Officials here are giving no date for the release of the "roadmap," which has been under development for several months by the United States and its partners in the Middle East diplomatic "quartet," the European Union, Russia and the United Nations.
However they are rejecting a weekend report by the New York Times that the plan is on hold until after resolution of the Iraq crisis. At a briefing, State Department spokesman Richard Boucher recalled that President Bush, in a policy address late last month, gave his "personal commitment" to the early implementation of the "roadmap" and said the administration's intentions have not changed. "The roadmap is the means to make progress toward the goal of two states, Israel and Palestine living side-by-side in peace and security," he said. "We and our partners in the quartet have drafted the roadmap as a means to make progress. The president has stated his determination to see the roadmap implemented as soon as possible."

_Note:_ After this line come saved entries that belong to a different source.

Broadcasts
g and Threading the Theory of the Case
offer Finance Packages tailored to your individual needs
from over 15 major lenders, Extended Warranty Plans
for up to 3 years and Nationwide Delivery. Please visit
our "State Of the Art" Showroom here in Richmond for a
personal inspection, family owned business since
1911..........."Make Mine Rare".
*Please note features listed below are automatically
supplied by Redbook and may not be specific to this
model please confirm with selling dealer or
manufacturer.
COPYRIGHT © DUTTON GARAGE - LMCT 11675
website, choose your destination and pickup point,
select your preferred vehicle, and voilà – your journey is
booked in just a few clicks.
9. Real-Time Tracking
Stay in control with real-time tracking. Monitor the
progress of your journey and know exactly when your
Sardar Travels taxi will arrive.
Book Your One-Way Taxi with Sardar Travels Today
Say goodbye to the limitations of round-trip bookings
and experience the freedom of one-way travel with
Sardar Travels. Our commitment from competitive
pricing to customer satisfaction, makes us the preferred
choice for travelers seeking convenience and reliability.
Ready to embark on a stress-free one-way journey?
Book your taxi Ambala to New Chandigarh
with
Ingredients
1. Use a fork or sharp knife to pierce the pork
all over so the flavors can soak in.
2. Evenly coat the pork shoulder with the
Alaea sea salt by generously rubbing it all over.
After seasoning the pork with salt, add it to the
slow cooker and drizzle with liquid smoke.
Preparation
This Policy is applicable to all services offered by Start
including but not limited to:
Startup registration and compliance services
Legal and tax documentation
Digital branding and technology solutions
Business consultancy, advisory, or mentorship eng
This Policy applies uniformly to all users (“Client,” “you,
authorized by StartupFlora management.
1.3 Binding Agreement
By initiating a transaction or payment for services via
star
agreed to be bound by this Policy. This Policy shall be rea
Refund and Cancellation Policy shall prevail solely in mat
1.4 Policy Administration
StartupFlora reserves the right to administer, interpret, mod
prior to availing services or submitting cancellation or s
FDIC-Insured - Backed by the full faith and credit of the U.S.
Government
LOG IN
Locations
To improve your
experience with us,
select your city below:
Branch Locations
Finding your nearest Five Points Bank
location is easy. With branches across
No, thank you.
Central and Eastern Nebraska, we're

The "roadmap" provides a timetable for reciprocal steps by Israel and the Palestinians over a three year span leading to a comprehensive peace including full Palestinian statehood and Arab-wide recognition of Israel.
Mr. Boucher said the "Quartet" partners have been awaiting, before moving ahead on the roadmap, the formation of a new post-election government in Israel and the selection and approval of what he termed an "empowered and credible" Palestinian Prime Minister.
Israeli Prime Minister Ariel Sharon's new government was officially seated late last month, while Palestinian Authority chief Yasser Arafat has nominated his longtime political associate Mahmoud Abbas for the prime minister post.
Mr. Boucher declined to comment on the Abbas nomination pending final approval of the choice by Palestinian legislators. But he said the change of structure may be less important than a change in the distribution of powers, concentrated to date in the hands of Mr. Arafat. "In the end, as I said, the individual is only part of the picture. It's the question of is the person empowered, is the person capable of moving forward, is the person given the authority, are the institutions given authority, to stop the violence and start establishing a regular state."
A senior U.S. official who spoke to reporters said an "empowered and credible" Palestinian prime minister should be both in charge of the peace process and the security institutions needed to deliver on the terms of peace accords. In a decision Monday, the Palestinian Legislative Council left control of peace talks and security issues to Mr. Arafat, though there was no specific U.S. response to that action.